I will fix the 24 segments that has error with centreline routing first.... and then work on interpolating the segment with mysterious geo_id later :meow_salute:

chmnata commented 1 year ago

The incorrect matches are where here draws the bi-directional streets with 1 line (aka 1 node) when centreline draws it with 2 lines (aka 2 int_id). With X being here node and two int_id pointed out with arrows in the below image

image

chmnata commented 1 year ago

There is also cases where -1 and 1 digitization that doesn't join well with directionality like Eastbound, Westbound.

chmnata commented 1 year ago

Dealt with the incorrectly routed ones, turns out there are a couple (127 segments) with geo_id that has no record in aadt.
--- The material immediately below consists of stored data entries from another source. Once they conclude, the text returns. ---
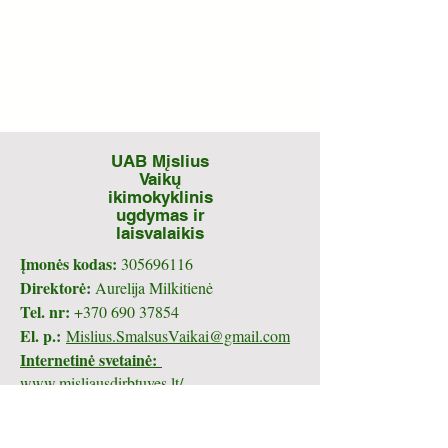
UAB Mįslius
Vaikų
ikimokyklinis
ugdymas ir
laisvalaikis
Įmonės kodas:
305696116
Direktorė:
Aurelija Milkitienė
Tel. nr:
+370 690 37854
El. p.:
Mislius.SmalsusVaikai@gmail.com
Internetinė svetainė:
www.misliausdirbtuves.lt/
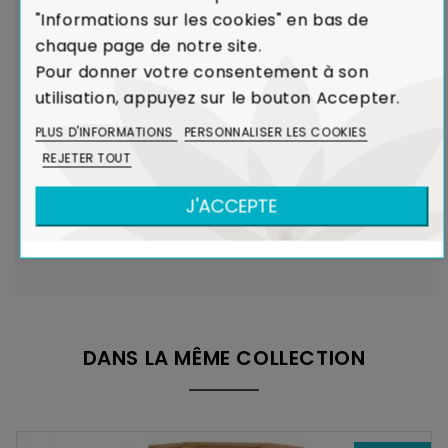
reçu ou de non-conformité par rapport à votre
"Informations sur les cookies" en bas de
commande, nous remplaçons aussitôt votre meuble.
chaque page de notre site.
Voir Charte de Qualité
Pour donner votre consentement à son
utilisation, appuyez sur le bouton Accepter.
Dans le cadre de la production de caoutchouc,
PLUS D'INFORMATIONS
PERSONNALISER LES COOKIES
l'Hévéa était un arbre voué à l'incinération.
REJETER TOUT
Le recyclage de l'Hévéa dans la réalisation de
meubles contribue ainsi à limiter l'émission de
J'ACCEPTE
CO₂ dans l'atmosphère.
Voir Bois et Environnement
DANS LA MÊME COLLECTION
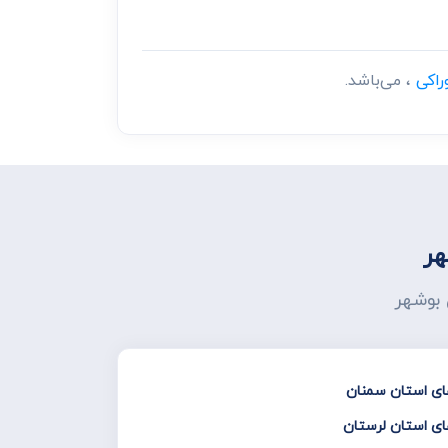
راکی
، می‌باشد.
هر
 بوشهر
ای استان سمنان
ای استان لرستان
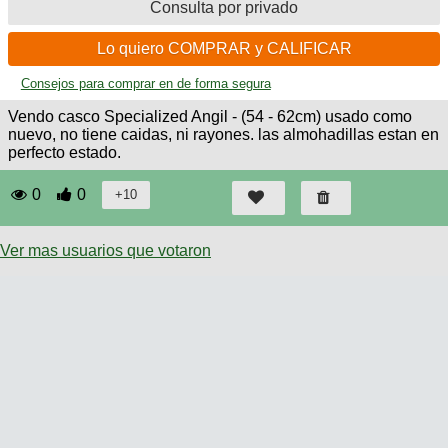
Consulta por privado
Lo quiero COMPRAR y CALIFICAR
Consejos para comprar en de forma segura
Vendo casco Specialized Angil - (54 - 62cm) usado como
nuevo, no tiene caidas, ni rayones. las almohadillas estan en
perfecto estado.
0
0
Ver mas usuarios que votaron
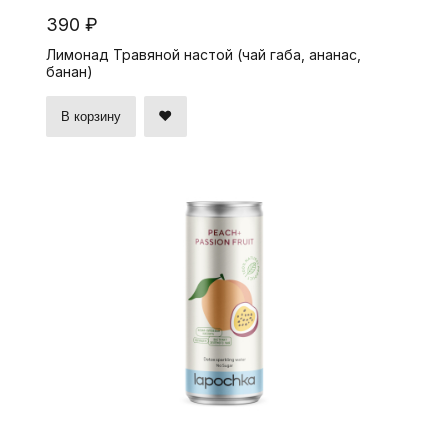
390 ₽
Лимонад Травяной настой (чай габа, ананас,
банан)
В корзину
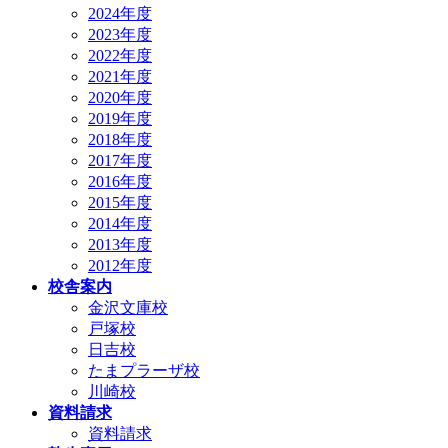
2024年度
2023年度
2022年度
2021年度
2020年度
2019年度
2018年度
2017年度
2016年度
2015年度
2014年度
2013年度
2012年度
校舎案内
金沢文庫校
戸塚校
日吉校
たまプラーザ校
川崎校
資料請求
資料請求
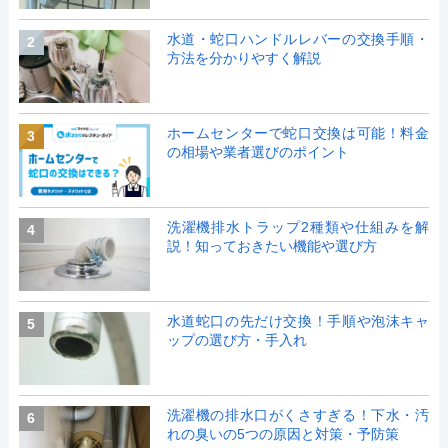
水道・蛇口ハンドルレバーの交換手順・
2
方法を分かりやすく解説
ホームセンターで蛇口交換は可能！料金
3
の相場や業者選びのポイント
洗濯機排水トラップ2種類や仕組みを解
4
説！知っておきたい機能や選び方
水道蛇口の先だけ交換！手順や泡沫キャ
5
ップの選び方・手入れ
洗濯機の排水口がくさすぎる！下水・汚
6
れの臭いの5つの原因と対策・予防策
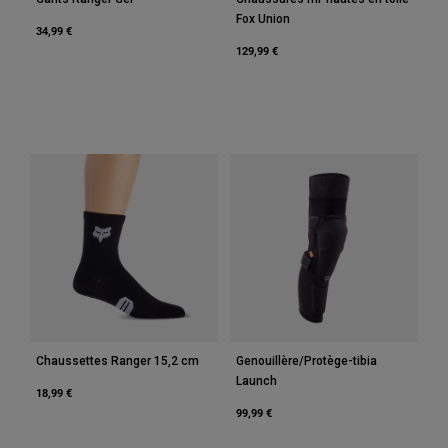
Fox Union
34,99 €
129,99 €
Chaussettes Ranger 15,2 cm
Genouillère/Protège-tibia
Launch
18,99 €
99,99 €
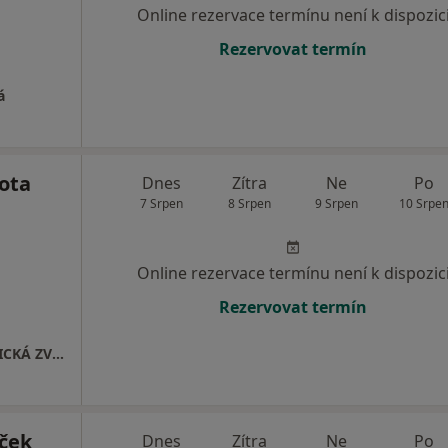
Online rezervace termínu není k dispozic
Rezervovat termín
á
ota
Dnes
Zítra
Ne
Po
7 Srpen
8 Srpen
9 Srpen
10 Srpe
Online rezervace termínu není k dispozic
Rezervovat termín
VETERINÁRNÍ ORDINACE PRO MALÁ A EXOTICKÁ ZVÍŘATA
ček
Dnes
Zítra
Ne
Po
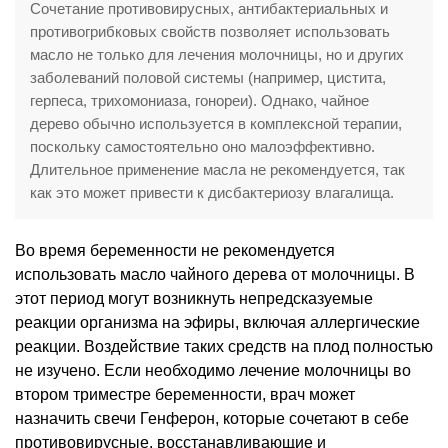
Сочетание противовирусных, антибактериальных и
противогрибковых свойств позволяет использовать
масло не только для лечения молочницы, но и других
заболеваний половой системы (например, цистита,
герпеса, трихомониаза, гонореи). Однако, чайное
дерево обычно используется в комплексной терапии,
поскольку самостоятельно оно малоэффективно.
Длительное применение масла не рекомендуется, так
как это может привести к дисбактериозу влагалища.
Во время беременности не рекомендуется
использовать масло чайного дерева от молочницы. В
этот период могут возникнуть непредсказуемые
реакции организма на эфиры, включая аллергические
реакции. Воздействие таких средств на плод полностью
не изучено. Если необходимо лечение молочницы во
втором триместре беременности, врач может
назначить свечи Генферон, которые сочетают в себе
противовирусные, восстанавливающие и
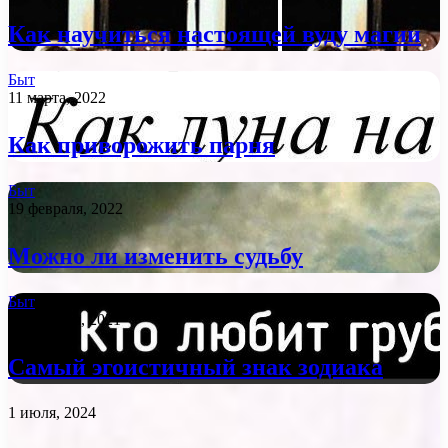
Как научиться настоящей вуду магии
Быт
11 марта, 2022
Как приворожить парня
Быт
19 февраля, 2022
Можно ли изменить судьбу
Быт
21 декабря, 2021
Самый эгоистичный знак зодиака
1 июля, 2024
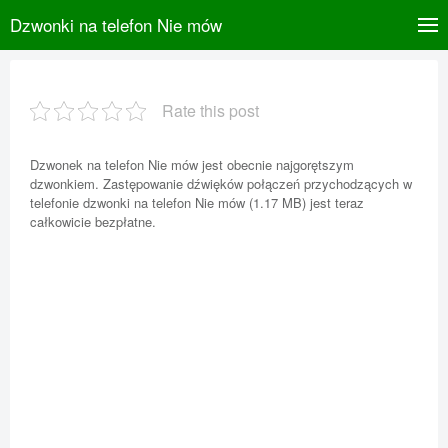
Dzwonki na telefon Nie mów
Rate this post
Dzwonek na telefon Nie mów jest obecnie najgorętszym
dzwonkiem. Zastępowanie dźwięków połączeń przychodzących w
telefonie dzwonki na telefon Nie mów (1.17 MB) jest teraz
całkowicie bezpłatne.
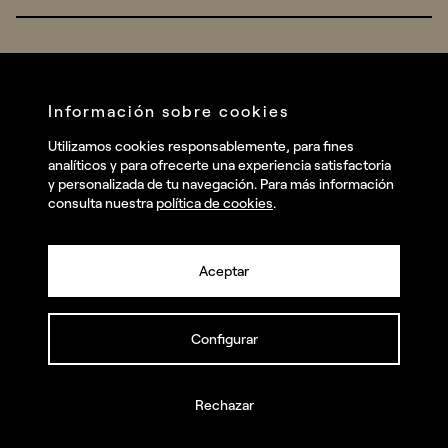
Real Brands
Company
All projects
Services
Social
Información sobre cookies
Talent
Linkedin
Utilizamos cookies responsablemente, para fines
Contact
analíticos y para ofrecerte una experiencia satisfactoria
Instagram
y personalizada de tu navegación. Para más información
consulta nuestra
política de cookies
.
Facebook
Youtube
Aceptar
Configurar
© summa.es Todos los derechos reservados.
Política de privacidad y aviso legal
Política de cookies
Rechazar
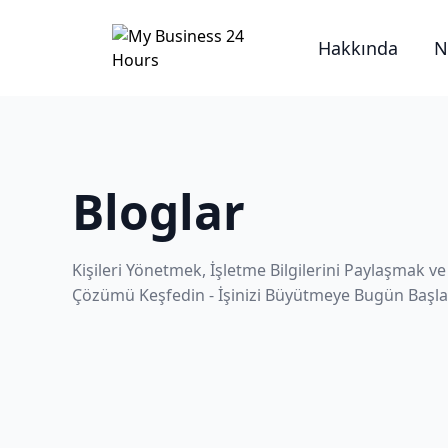
Hakkında
Bloglar
Kişileri Yönetmek, İşletme Bilgilerini Paylaşmak ve
Çözümü Keşfedin - İşinizi Büyütmeye Bugün Başla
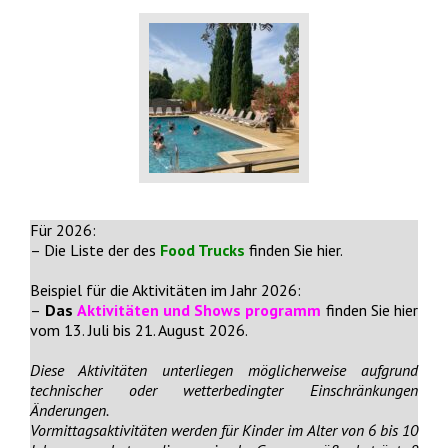
Für 2026:
– Die Liste der des
Food Trucks
finden Sie
hier
.
Beispiel für die Aktivitäten im Jahr 2026:
–
Das
Aktivitäten und Shows programm
finden Sie
hier
vom 13. Juli bis 21. August 2026.
Diese Aktivitäten unterliegen möglicherweise aufgrund
technischer oder wetterbedingter Einschränkungen
Änderungen.
Vormittagsaktivitäten werden für Kinder im Alter von 6 bis 10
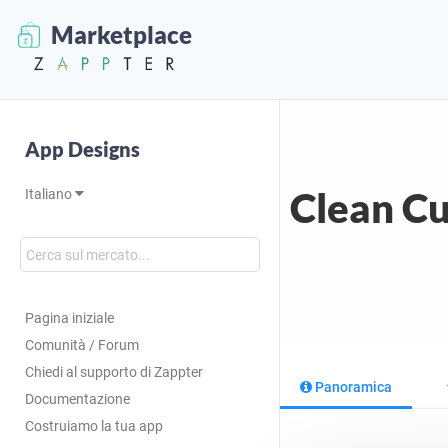
Marketplace
App Designs
Clean Cu
Italiano
Pagina iniziale
Comunità / Forum
Chiedi al supporto di Zappter
Panoramica
Documentazione
Costruiamo la tua app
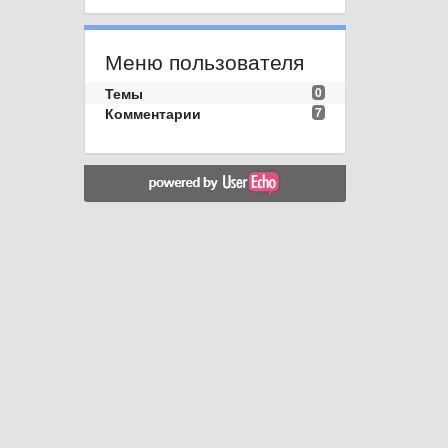
Меню пользователя
Темы
0
Комментарии
7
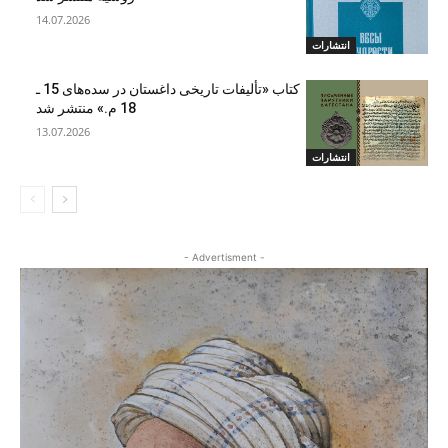
14.07.2026
انتشارات
کتاب «تألیفات تاریخی داغستان در سده‌های 15 ـ
18 م.» منتشر شد
13.07.2026
انتشارات
- Advertisment -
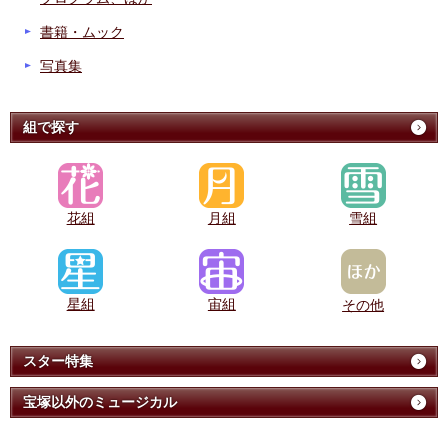
書籍・ムック
写真集
組で探す
花組
月組
雪組
星組
宙組
その他
スター特集
宝塚以外のミュージカル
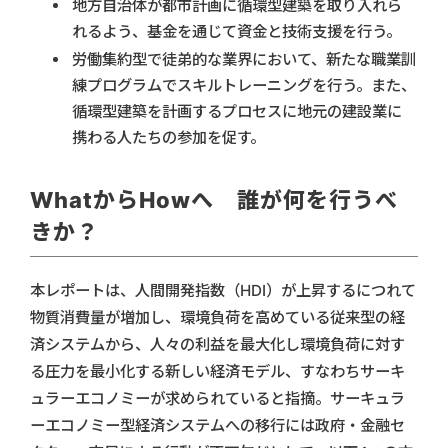
地方自治体が都市計画に循環型建築を取り入れら
れるよう、基金を通じて資金と技術支援を行う。
労働集約型で徒弟的な業界において、新たな職業訓
練プログラムでスキルトレーニングを行う。また、
循環型建築を計画するプロセスに地元の建設業に
携わる人たちの参加を促す。
WhatからHowへ 誰が何を行うべ
きか？
本レポートは、人間開発指数（HDI）が上昇するにつれて
物質消費量が増加し、環境負荷を高めている従来型の経
済システムから、人々の利益を最大化し環境負荷に対す
る圧力を最小化する新しい経済モデル、すなわちサーキ
ュラーエコノミーが求められていると指摘。サーキュラ
ーエコノミー型経済システムへの移行には政府・金融セ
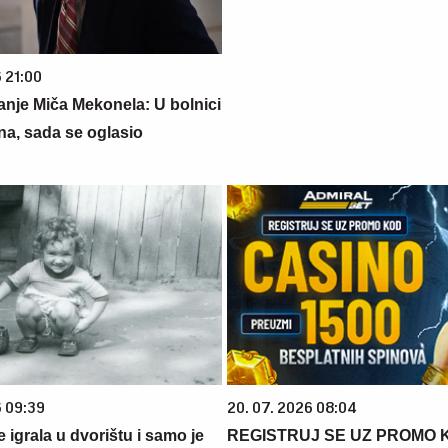
 21:00
anje Miča Mekonela: U bolnici
una, sada se oglasio
6 09:39
20. 07. 2026 08:04
se igrala u dvorištu i samo je
REGISTRUJ SE UZ PROMO 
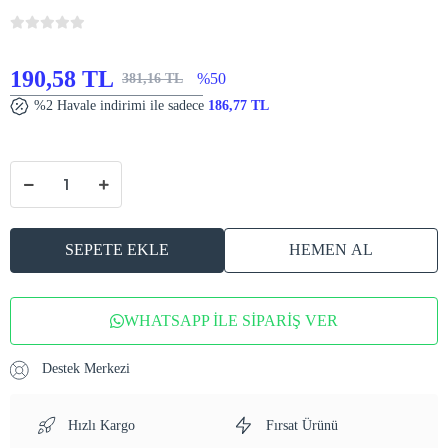
190,58 TL
%50
381,16 TL
%2 Havale indirimi ile sadece
186,77 TL
SEPETE EKLE
HEMEN AL
WHATSAPP İLE SİPARİŞ VER
Destek Merkezi
Hızlı Kargo
Fırsat Ürünü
Nothing of that geo_id in the tables.

The dir_bin in aadt centreline which was partially created by the oneway_dir column is inconsistent in different centreline versions :( making the matching harder....

chmnata commented 1 year ago

similar enough for now

Teps aadt on centreline image

Conflated aadt on segment image

chmnata commented 1 year ago

Determined AADT for each segment with tep's 2018 results, using a combination of spatial joins, and manual input where there are data gaps. Those gaps were filled with adjacent street's average aadt depending on the street. All updates of aadt can be fine in the sql.